Fitzpatrick, Zachary; Zanluqui, Nagela Ghabdan; Rosenblum, Jared S.; Tuong, Zewen Kelvin; Lee, Colin Y. C.; Chandrashekhar, Vikram; Negro-Demontel, Maria Luciana; Stewart, Andrew P.; Posner, David A.; Buckley, Monica; Allinson, Kieren S. J.; Mastorakos, Panagiotis; Chittiboina, Prashant; Maric, Dragan; Donahue, Danielle; Helmy, Adel; Tajsic, Tamara; Ferdinand, John R.; Portet, Anais; Penalver, Ana; Gillman, Eleanor; Zhuang, Zhengping; Clatworthy, Menna R.; McGavern, Dorian B.
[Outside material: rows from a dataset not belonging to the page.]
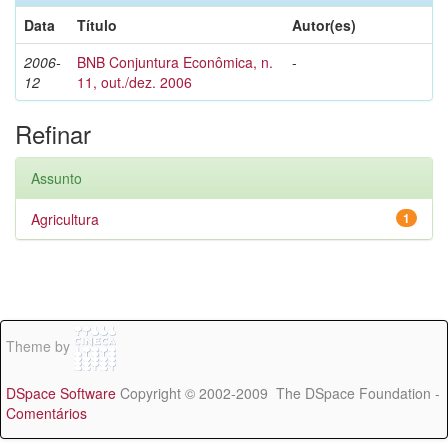
Data
Título
Autor(es)
2006-
BNB Conjuntura Econômica, n.
-
12
11, out./dez. 2006
Refinar
Assunto
Agricultura
1
Theme by
DSpace Software
Copyright © 2002-2009 The DSpace Foundation -
Comentários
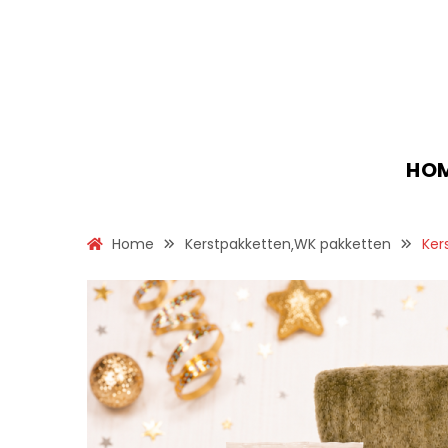
HO
Home
Kerstpakketten
WK pakketten
Ker
,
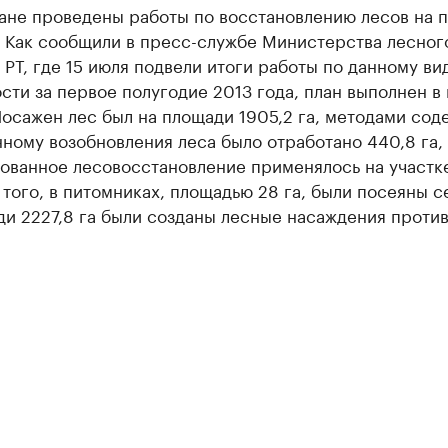
тане проведены работы по восстановлению лесов на 
. Как сообщили в пресс-службе Министерства лесног
 РТ, где 15 июля подвели итоги работы по данному ви
сти за первое полугодие 2013 года, план выполнен в
осажен лес был на площади 1905,2 га, методами сод
ному возобновления леса было отработано 440,8 га,
ованное лесовосстановление применялось на участке
 того, в питомниках, площадью 28 га, были посеяны с
и 2227,8 га были созданы лесные насаждения проти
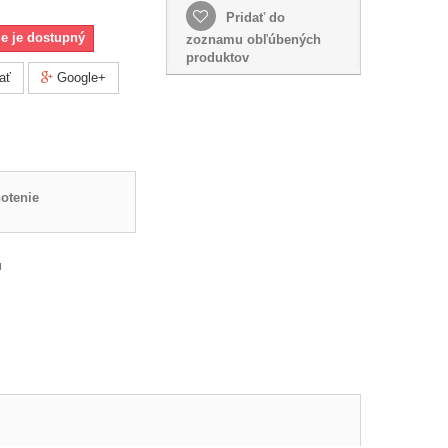
Pridať do
ie je dostupný
zoznamu obľúbených
produktov
ať
Google+
otenie
u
National Institutes of Health (NIH) - USA; NIH National Institute of Neurological Disorders & Stroke (NINDS); University of Cambridge; University of Cambridge; University of Cambridge; National Institutes of Health (NIH) - USA; NIH National Institute of Neurological Disorders & Stroke (NINDS); National Institutes of Health (NIH) - USA; NIH National Institute of Neurological Disorders & Stroke (NINDS); National Institutes of Health (NIH) - USA; NIH National Institute of Neurological Disorders & Stroke (NINDS); National Institutes of Health (NIH) - USA; NIH National Cancer Institute (NCI); Wellcome Trust Sanger Institute

Nature

0028-5487

10.1038/s41586-024-07202-9

2024-04-18

612-619

There is increasing interest in how immune cells in the meninges-the membranes that surround the brain and spinal cord-contribute to homeostasis and disease in the central nervous system(1,2). The outer layer of the meninges, the dura mater, has recently been described to contain both innate and adaptive immune cells, and functions as a site for B cell development(3-6). Here we identify organized lymphoid structures that protect fenestrated vasculature in the dura mater. The most elaborate of these dural-associated lymphoid tissues (DALT) surrounded the rostral-rhinal confluence of the sinuses and included lymphatic vessels. We termed this structure, which interfaces with the skull bone marrow and a comparable venous plexus at the skull base, the rostral-rhinal venolymphatic hub. Immune aggregates were present in DALT during homeostasis and expanded with age or after challenge with systemic or nasal antigens. DALT contain germinal centre B cells and support the generation of somatically mutated, antibody-producing cells in response to a nasal pathogen challenge. Inhibition of lymphocyte entry into the rostral-rhinal hub at the time of nasal viral challenge abrogated the generation of germinal centre B cells and class-switched plasma cells, as did perturbation of B-T cell interactions. These data demonstrate a lymphoid structure around vasculature in the dura mater that can sample antigens and rapidly support humoral immune responses after local pathogen challenge.